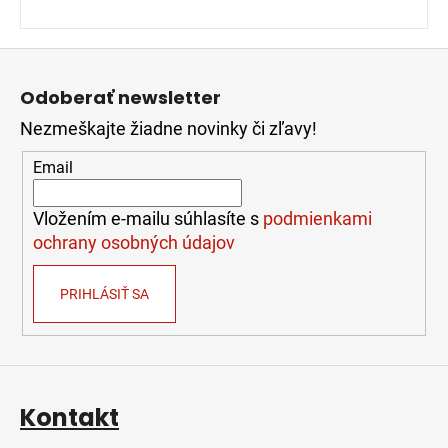
Z
á
Odoberať newsletter
p
Nezmeškajte žiadne novinky či zľavy!
ä
t
Email
i
e
Vložením e-mailu súhlasíte s
podmienkami
ochrany osobných údajov
PRIHLÁSIŤ SA
Kontakt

→ **Activity**
Copy all of the material word for word, and include none of its pictures.

→ **Output of the exercise**
Z
á
Odoberať newsletter
p
Nezmeškajte žiadne novinky či zľavy!
ä
t
Email
i
e
Vložením e-mailu súhlasíte s
podmienkami
ochrany osobných údajov
PRIHLÁSIŤ SA
Kontakt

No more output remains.